The input START
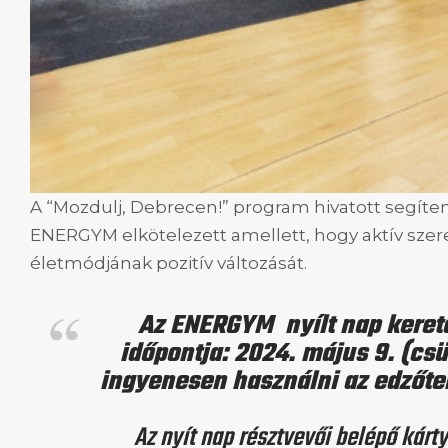
A “Mozdulj, Debrecen!” program hivatott segít
ENERGYM elkötelezett amellett, hogy aktív sze
életmódjának pozitív változását.
Az ENERGYM nyílt nap kereté
időpontja: 2024. május 9. (csü
ingyenesen használni az edzőt
Az nyít nap résztvevői belépő kárty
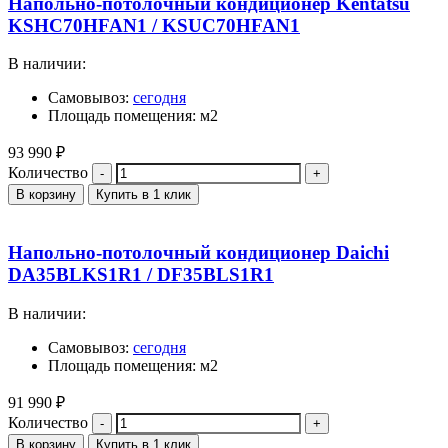
Напольно-потолочный кондиционер Kentatsu
KSHC70HFAN1 / KSUC70HFAN1
В наличии:
Самовывоз:
сегодня
Площадь помещения: м2
93 990
₽
Количество
В корзину
Купить в 1 клик
Напольно-потолочный кондиционер Daichi
DA35BLKS1R1 / DF35BLS1R1
В наличии:
Самовывоз:
сегодня
Площадь помещения: м2
91 990
₽
Количество
В корзину
Купить в 1 клик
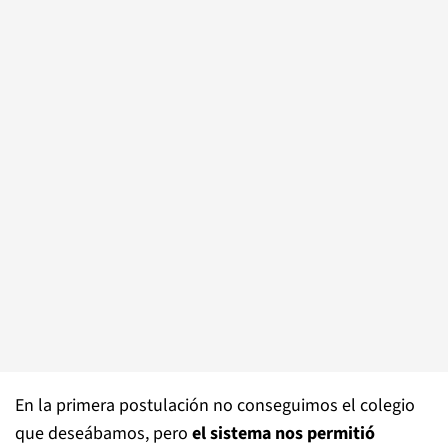
En la primera postulación no conseguimos el colegio
que deseábamos, pero
el sistema nos permitió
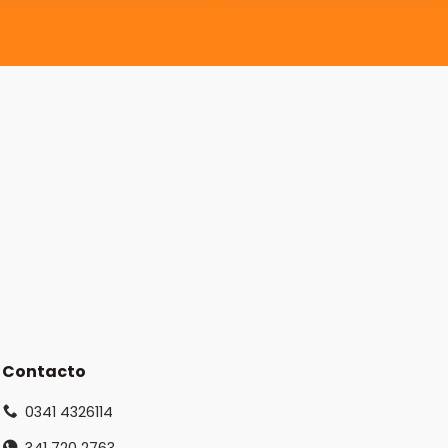
Contacto
0341 4326114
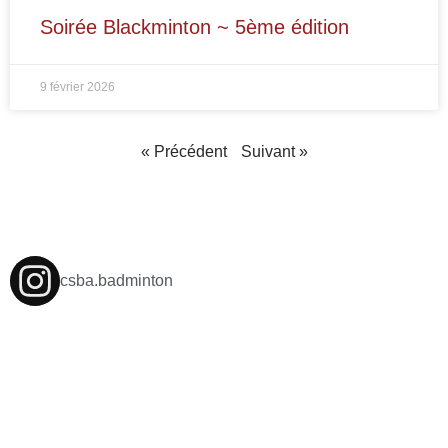
Soirée Blackminton ~ 5ème édition
9 février 2026
« Précédent
Suivant »
csba.badminton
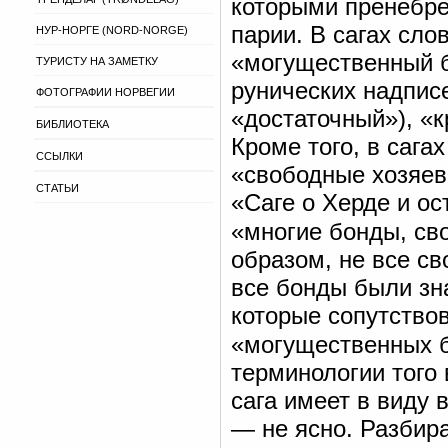
которыми пренебрег
парии. В сагах сло
НУР-НОРГЕ (NORD-NORGE)
«могущественный б
ТУРИСТУ НА ЗАМЕТКУ
рунических надпис
ФОТОГРАФИИ НОРВЕГИИ
«достаточный»), «
БИБЛИОТЕКА
Кроме того, в саг
ССЫЛКИ
«свободные хозяева
СТАТЬИ
«Саге о Херде и о
«многие бонды, св
образом, не все с
все бонды были зн
которые сопутствов
«могущественных 
терминологии того
сага имеет в виду
— не ясно. Разбира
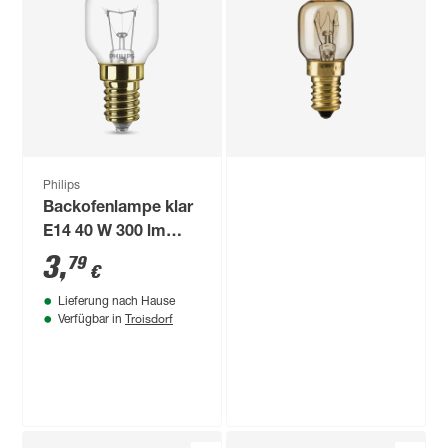
Halogen-
Backofenlampe
Backofenlampe
'Classic' dimmbar
dimmbar Stift G9 40
E14 15 W 85 lm
6
,
2
,
99
99
€
€
W 460 lm warmweiß
warmweiß
Philips
Backofenlampe klar
E14 40 W 300 lm
warmweiß
3
,
79
€
Lieferung nach Hause
Troisdorf
Verfügbar in
Produktdatenblatt
Produktdatenblatt
Lieferung nach Hause
Lieferung nach Hause
Troisdorf
Troisdorf
Verfügbar in
Verfügbar in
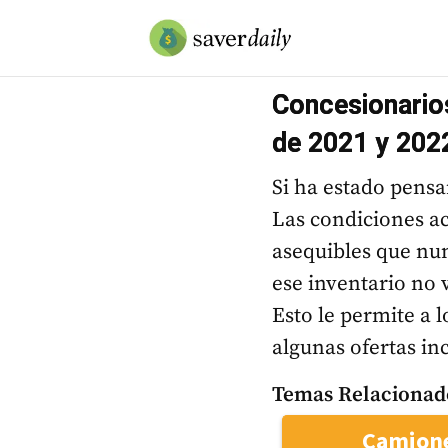
Concesionarios
de 2021 y 202
Si ha estado pens
Las condiciones a
asequibles que nu
ese inventario no 
Esto le permite a 
algunas ofertas in
Temas Relacionad
Camione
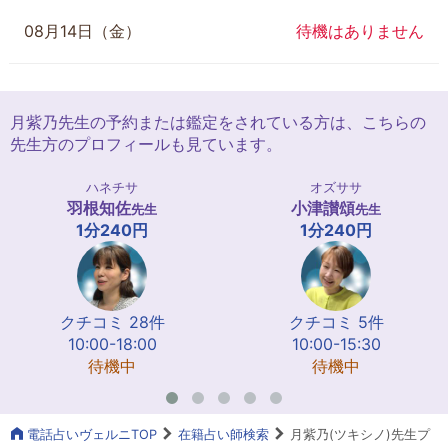
08月14日（金）
待機はありません
月紫乃先生の予約または鑑定をされている方は、こちらの
先生方のプロフィールも見ています。
ハネチサ
オズササ
羽根知佐
小津讃頌
先生
先生
1分240円
1分240円
クチコミ 28件
クチコミ 5件
10:00-18:00
10:00-15:30
待機中
待機中
電話占いヴェルニTOP
在籍占い師検索
月紫乃(ツキシノ)先生プ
The input END
## Exercise aim
Nothing but the lines from the top of the data above through the line containing "Напольно-потолочный кондиционер Kentatsu" should be output, exactly as written and without the pictures.

## The completed task
A “Mozdulj, Debrecen!” program hivatott segít
ENERGYM elkötelezett amellett, hogy aktív sze
életmódjának pozitív változását.
Az ENERGYM nyílt nap kereté
időpontja: 2024. május 9. (csü
ingyenesen használni az edzőt
Az nyít nap résztvevői belépő kárty
Напольно-потолочный кондиционер Kentatsu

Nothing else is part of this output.